The group divided themselves into four smaller groups and proceeded to pre-selected targets which included a café, popular with Indian and foreign tourists, and two major hotels. Each terrorist was armed and equipped with AK rifles, pistols, grenades, explosives and communications.

The terrorist attack was conducted like a commando operation indicating that the perpetrators had received professional training both generally as well as specifically regarding this attack itself, he said.

The terrorists were indoctrinated with ruthlessness and barbarity - innocent passengers including women and children were indiscriminately sprayed with bullets at a busy railway station and public places, and hostages were taken in the hotels who were subsequently massacred, the minister noted.
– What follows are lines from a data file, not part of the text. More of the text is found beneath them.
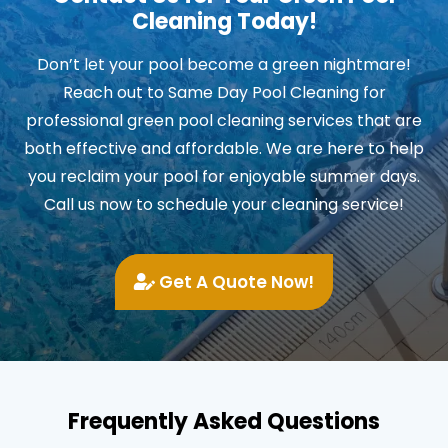
Cleaning Today!
Don’t let your pool become a green nightmare!
Reach out to Same Day Pool Cleaning for
professional green pool cleaning services that are
both effective and affordable. We are here to help
you reclaim your pool for enjoyable summer days.
Call us now to schedule your cleaning service!
Get A Quote Now!
Frequently Asked Questions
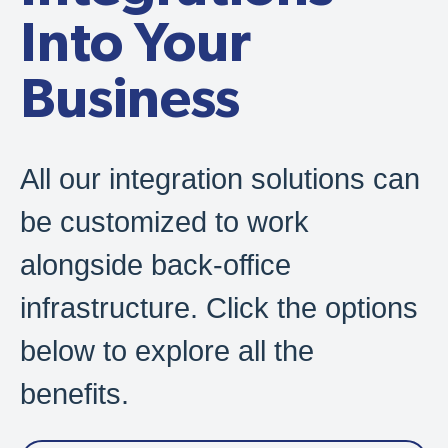
Into Your
Business
All our integration solutions can
be customized to work
alongside back-office
infrastructure. Click the options
below to explore all the
benefits.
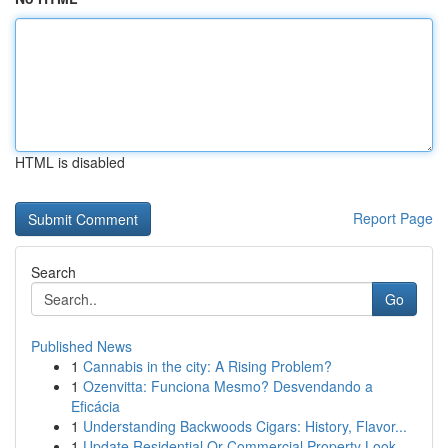
HTML is disabled
Report Page
Search
Go
Published News
1
Cannabis in the city: A Rising Problem?
1
Ozenvitta: Funciona Mesmo? Desvendando a
Eficácia
1
Understanding Backwoods Cigars: History, Flavor...
1
Update Residential Or Commercial Property Look ...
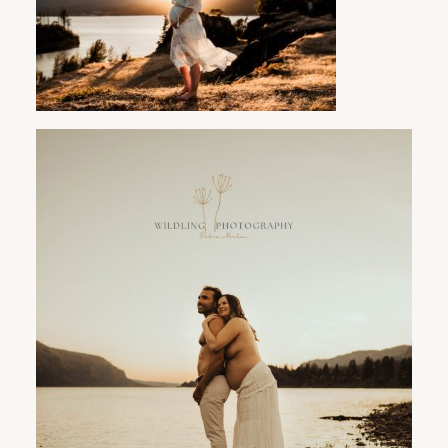
PORTLAND FAMILY PHOTOGRAPHER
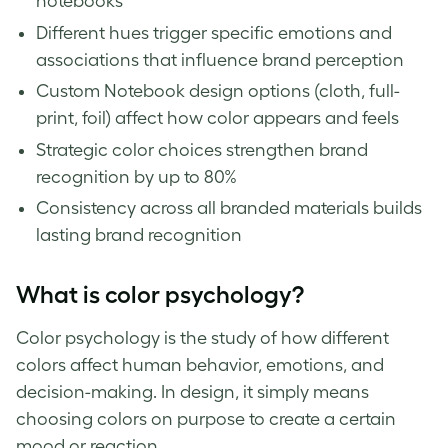
notebooks
Different hues trigger specific emotions and
associations that influence brand perception
Custom Notebook design options (cloth, full-
print, foil) affect how color appears and feels
Strategic color choices strengthen brand
recognition by up to 80%
Consistency across all branded materials builds
lasting brand recognition
What is color psychology?
Color psychology is the study of how different
colors affect human behavior, emotions, and
decision-making. In design, it simply means
choosing colors on purpose to create a certain
mood or reaction.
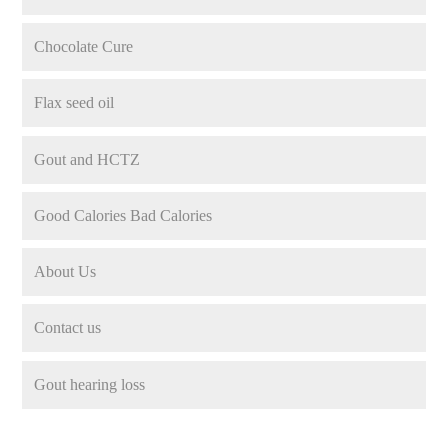
Chocolate Cure
Flax seed oil
Gout and HCTZ
Good Calories Bad Calories
About Us
Contact us
Gout hearing loss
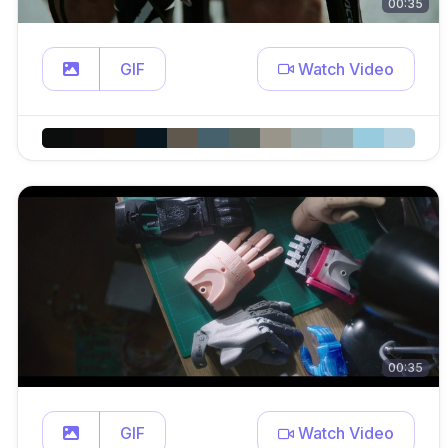
00:35
GIF
Watch Video
00:35
GIF
Watch Video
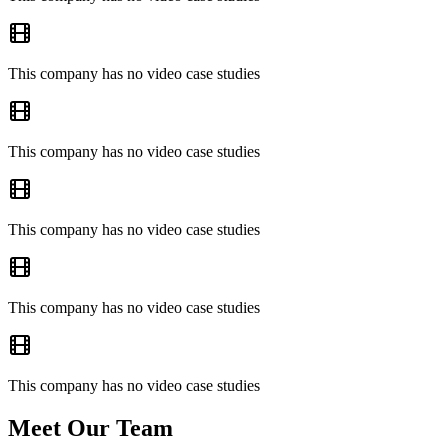
This company has no video case studies
This company has no video case studies
This company has no video case studies
This company has no video case studies
This company has no video case studies
Meet Our Team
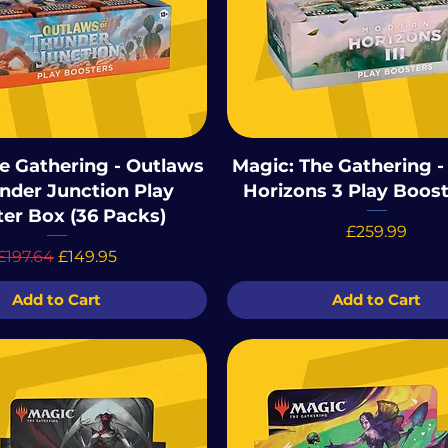
e Gathering - Outlaws
Magic: The Gathering 
nder Junction Play
Horizons 3 Play Boos
er Box (36 Packs)
Price
£259.99
Regular Price
Sale Price
£197.64
£149.95
Add to Cart
Add to Cart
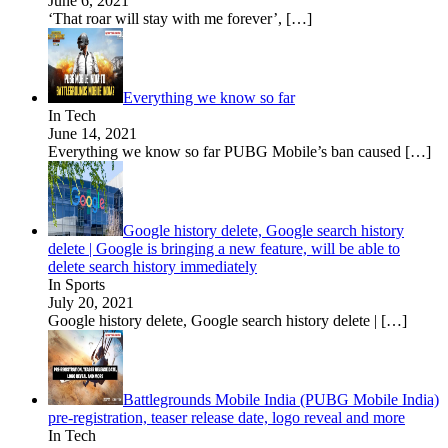
June 6, 2021
‘That roar will stay with me forever’,
[…]
Everything we know so far
In Tech
June 14, 2021
Everything we know so far PUBG Mobile’s ban caused
[…]
Google history delete, Google search history
delete | Google is bringing a new feature, will be able to
delete search history immediately
In Sports
July 20, 2021
Google history delete, Google search history delete |
[…]
Battlegrounds Mobile India (PUBG Mobile India)
pre-registration, teaser release date, logo reveal and more
In Tech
It is significant that this was the first terrorist attack in India where foreigners were specifically segregated and targeted, he said. As many as 179 people including 26 foreigners lost their lives, while 296 people including 22 foreigners suffered injuries in the attack, which was designed to kill and maim as many people as possible, the minister said.

Nine terrorists were killed in the action taken by our security forces while one of them was apprehended. His interrogation has revealed that they were trained in Pakistan and were launched from a ship from Karachi. They travelled into Indian waters, took control of an Indian boat, killing the crew. Thereafter, they came to Mumbai to cause mayhem and murder, Ahamed said.